# Double antiprismoid

A **double antiprismoid** is an isogonal polytope formed from the alternation of a ditetragoltriate, a powertope formed by a polytope to the power of a ditetragon, if and and only if the base polytope is alternable. An *n*-gonal double antiprismoid is composed of two orthogonal rings of *n* *n*-gonal antiprisms each, with the rings aligned so that the edges belonging to the antiprisms' triangles on one ring are perpendicular to the other, creating tetragonal disphenoids, with sphenoids filling in the remaining gaps. As such, they are also the convex hull of two duoantiprisms (made of similar but not congruent bases which are alternated polytopes) and are generally nonuniform. The simplest non-trivial double antiprismoid is the digonal double antiprismoid, while the only uniform double antiprismoids are the grand antiprism (n=5) and its conjugate, the pentagrammatic double antiprismoid (n=5/3). The dual of a double antiprismoid is a double antitegmoid.
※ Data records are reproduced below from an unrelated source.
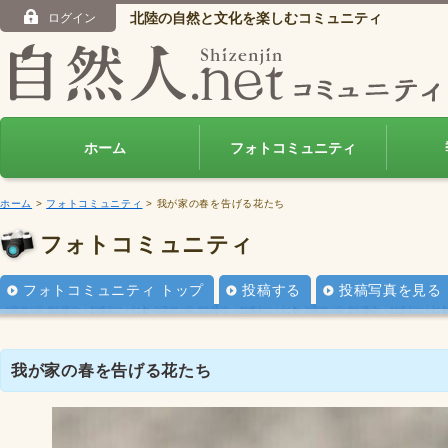
北陸の自然と文化を楽しむコミュニティ
ログイン
ホーム
フォトコミュニティ
ホーム
>
フォトコミュニティ
> 我が家の春を告げる花たち
フォトコミュニティ
フォトコミュニティ トップ
投稿する
投稿写真を見る
我が家の春を告げる花たち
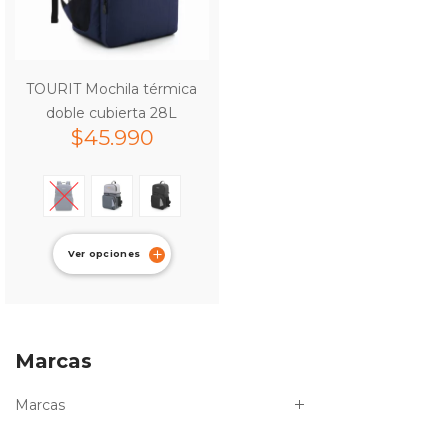
TOURIT Mochila térmica
doble cubierta 28L
$
45.990
Ver opciones
Marcas
Marcas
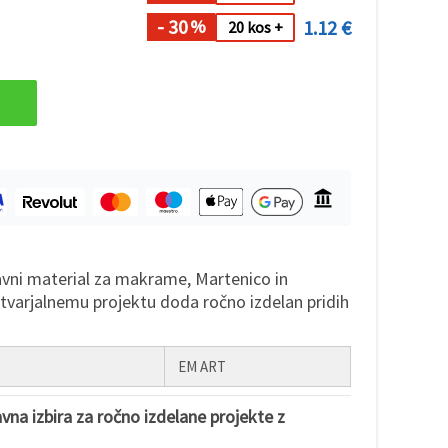
- 30
1.12 €
%
20 kos +
vni material za makrame, Martenico in
tvarjalnemu projektu doda ročno izdelan pridih
EM ART
na izbira za ročno izdelane projekte z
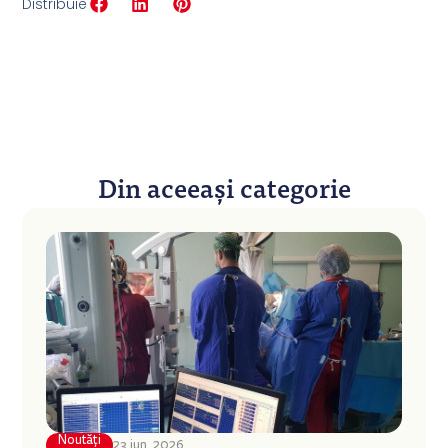
Distribuie
Din aceeași categorie
Noutăți
23 iun. 2026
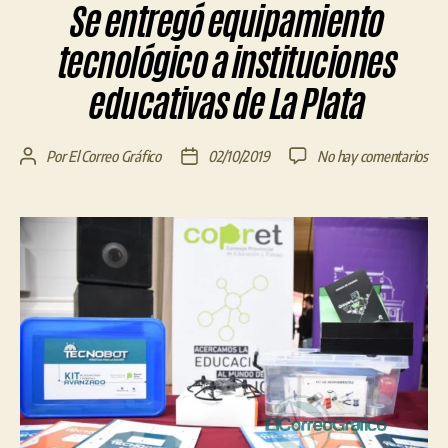
Se entregó equipamiento
tecnológico a instituciones
educativas de La Plata
en
Por
El Correo Gráfico
02/10/2019
No hay comentarios
Autor
Fecha
Se
de
de
ent
la
la
equ
entrada
entrada
tec
a
inst
edu
de
La
Pla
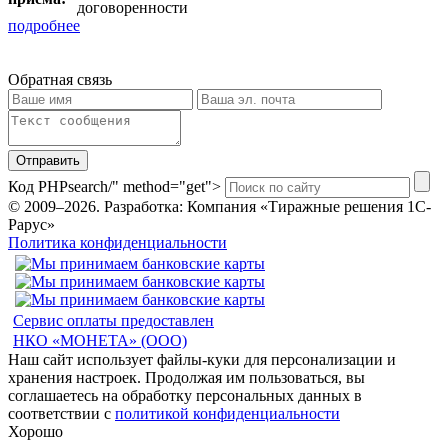
договоренности
подробнее
Обратная связь
Отправить
Код PHP
search/" method="get">
© 2009–2026.
Разработка: Компания «Тиражные решения 1С-
Рарус»
Политика конфиденциальности
Сервис оплаты предоставлен
НКО «МОНЕТА» (ООО)
Наш сайт использует файлы-куки для персонализации и
хранения настроек. Продолжая им пользоваться, вы
соглашаетесь на обработку персональных данных в
соответствии с
политикой конфиденциальности
Хорошо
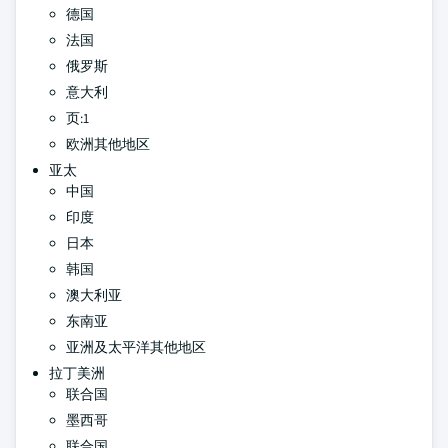
德国
法国
俄罗斯
意大利
页:1
欧洲其他地区
亚太
中国
印度
日本
韩国
澳大利亚
东南亚
亚洲及太平洋其他地区
拉丁美洲
联合国
墨西哥
联合国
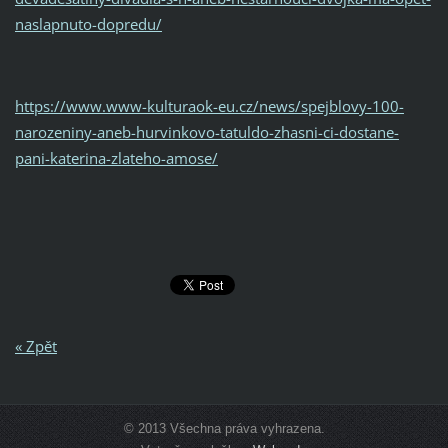
naslapnuto-dopredu/
https://www.www-kulturaok-eu.cz/news/spejblovy-100-
narozeniny-aneb-hurvinkovo-tatuldo-zhasni-ci-dostane-
pani-katerina-zlateho-amose/
« Zpět
© 2013 Všechna práva vyhrazena.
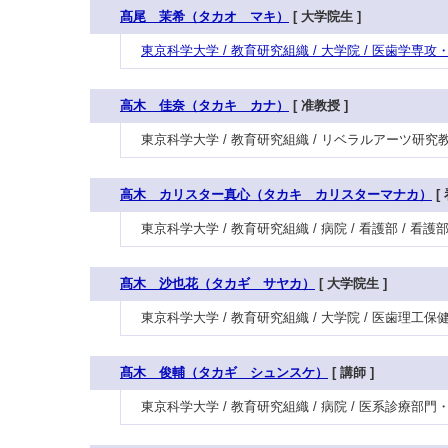
髙尾 茉希（タカオ マキ）
[ 大学院生 ]
東京科学大学 / 教育研究組織 / 大学院 / 医歯学専
高木 佳奈（タカキ カナ）
[ 准教授 ]
東京科学大学 / 教育研究組織 / リベラルアーツ研究教育
高木 カリスター真心（タカキ カリスターマナカ）
[
東京科学大学 / 教育研究組織 / 病院 / 看護部 / 看
髙木 沙也花（タカギ サヤカ）
[ 大学院生 ]
東京科学大学 / 教育研究組織 / 大学院 / 医歯理工
髙木 俊輔（タカギ シュンスケ）
[ 講師 ]
東京科学大学 / 教育研究組織 / 病院 / 医系診療部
They are also swirlchora based on an antiprism.

In four dimensions, the vertex figure of a double antiprismoid is a variant of the Johnson solid sphenocorona with 2 trapezoidal and 12 triangular faces, except for the digonal double antiprismoid, which has a hexakis digonal-hexagonal gyrowedge vertex figure, as the top edges of the trapezoids collapse into a vertex.
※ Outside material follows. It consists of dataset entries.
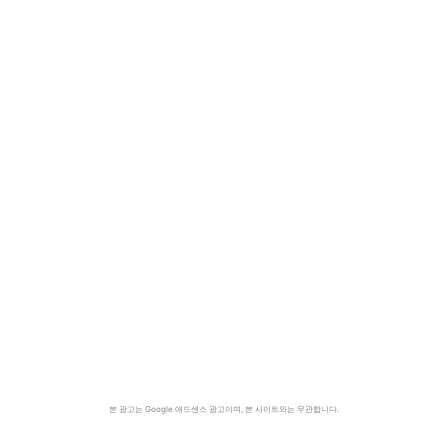
본 광고는 Google 애드센스 광고이며, 본 사이트와는 무관합니다.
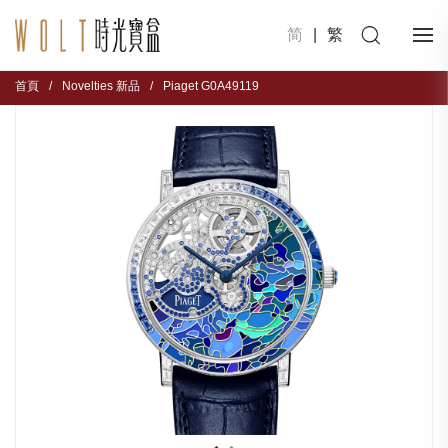
简
|
繁
首頁
/
Novelties 新品
/
Piaget G0A49119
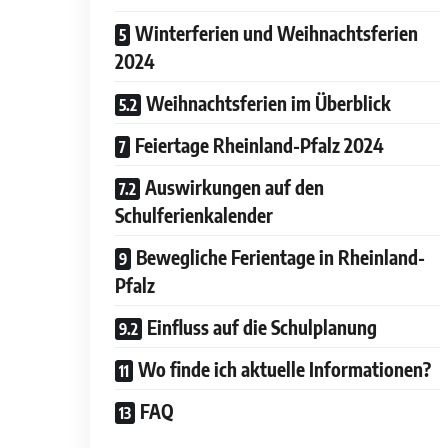
Winterferien und Weihnachtsferien
2024
Weihnachtsferien im Überblick
Feiertage Rheinland-Pfalz 2024
Auswirkungen auf den
Schulferienkalender
Bewegliche Ferientage in Rheinland-
Pfalz
Einfluss auf die Schulplanung
Wo finde ich aktuelle Informationen?
FAQ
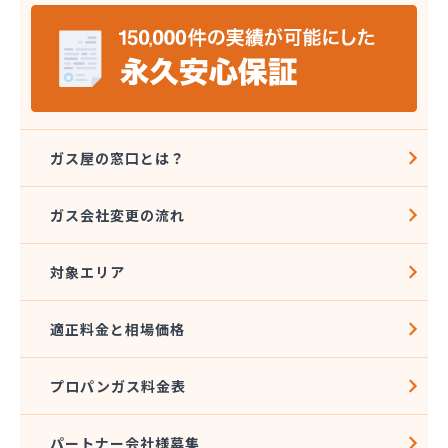
株式会社セイカ 京王営業所
株式会社タジマ
株式会社トーエーテクニカ
株式会社トーエル 西東京営業所
株式会社トーセキ
株式会社ながや化学工業
株式会社ニシヤマ
ガス屋の窓口とは？
株式会社フクミヤ
株式会社マキノインクス
ガス会社変更の流れ
株式会社ミツウロコ 城東店
株式会社ミツウロコ 西東京店
対象エリア
株式会社リビングガスショップよしのや
株式会社阿久津商店
株式会社安井商店
適正料金と相場価格
株式会社伊興直井商店
株式会社臼倉商店
プロパンガス料金表
株式会社円上クサマ商店
株式会社乙女屋本店
株式会社加藤ガス設備
パートナー会社様募集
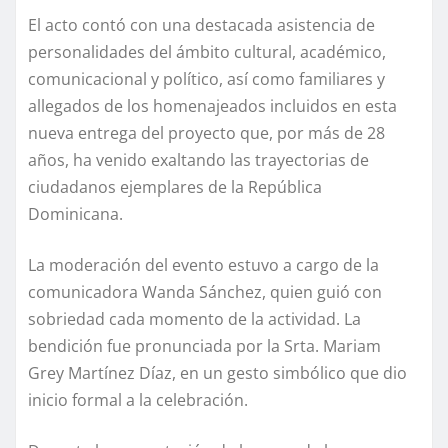
El acto contó con una destacada asistencia de
personalidades del ámbito cultural, académico,
comunicacional y político, así como familiares y
allegados de los homenajeados incluidos en esta
nueva entrega del proyecto que, por más de 28
años, ha venido exaltando las trayectorias de
ciudadanos ejemplares de la República
Dominicana.
La moderación del evento estuvo a cargo de la
comunicadora Wanda Sánchez, quien guió con
sobriedad cada momento de la actividad. La
bendición fue pronunciada por la Srta. Mariam
Grey Martínez Díaz, en un gesto simbólico que dio
inicio formal a la celebración.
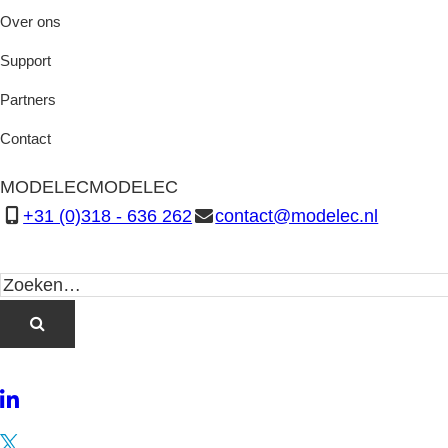
Over ons
Support
Partners
Contact
MODELEC
MODELEC
+31 (0)318 - 636 262
contact@modelec.nl
LinkedIn
Twitter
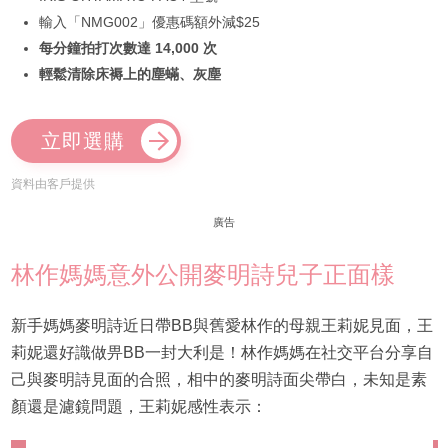
輸入「NMG002」優惠碼額外減$25
每分鐘拍打次數達 14,000 次
輕鬆清除床褥上的塵蟎、灰塵
立即選購
資料由客戶提供
廣告
林作媽媽意外公開麥明詩兒子正面樣
新手媽媽麥明詩近日帶BB與舊愛林作的母親王莉妮見面，王
莉妮還好識做畀BB一封大利是！林作媽媽在社交平台分享自
己與麥明詩見面的合照，相中的麥明詩面尖帶白，未知是素
顏還是濾鏡問題，王莉妮感性表示：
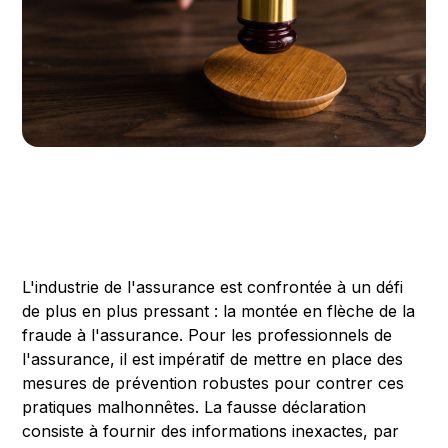
L'industrie de l'assurance est confrontée à un défi
de plus en plus pressant : la montée en flèche de la
fraude à l'assurance. Pour les professionnels de
l'assurance, il est impératif de mettre en place des
mesures de prévention robustes pour contrer ces
pratiques malhonnêtes. La fausse déclaration
consiste à fournir des informations inexactes, par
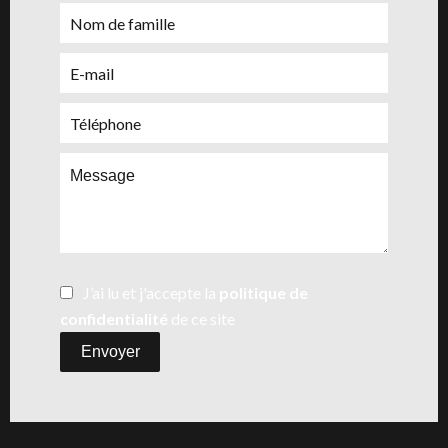
J’ai lu et j'accepte la
politique de
confidentialité
de ce site
Envoyer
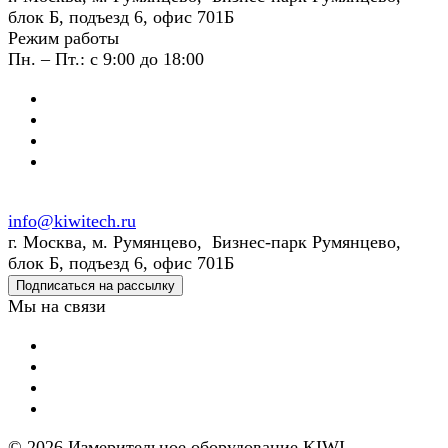
блок Б, подъезд 6, офис 701Б
Режим работы
Пн. – Пт.: с 9:00 до 18:00
info@kiwitech.ru
г. Москва, м. Румянцево, Бизнес-парк Румянцево,
блок Б, подъезд 6, офис 701Б
Подписаться на рассылку
Мы на связи
© 2026 Измерительное оборудование KIWI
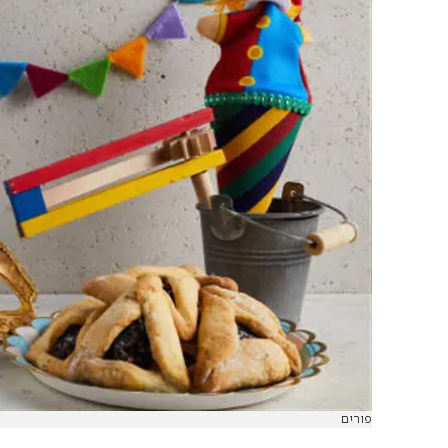
פורים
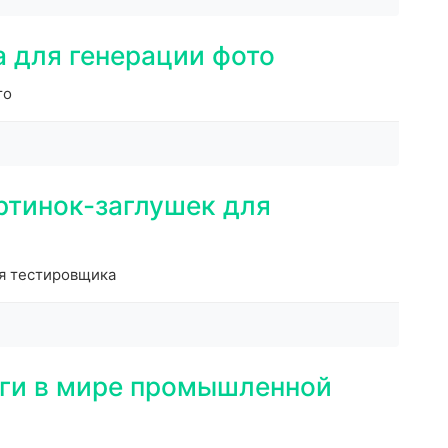
 для генерации фото
то
ртинок-заглушек для
ля тестировщика
аги в мире промышленной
The n-gonal double antiprismoid could be generalized into an n-m double antiprismoid with rings of n- and m-gonal antiprisms respectively, with two vertex types.

## Special cases[edit | edit source]

In four dimensions, an *n*-gonal double antiprismoid can have the least possible edge length difference if the ratio of the *n*-gons is equal to 1:(1+cos(π/n)+√(1+cos(π/n))^2-4cos(2π/n))/2. There is also always a variant that uses uniform antiprisms only.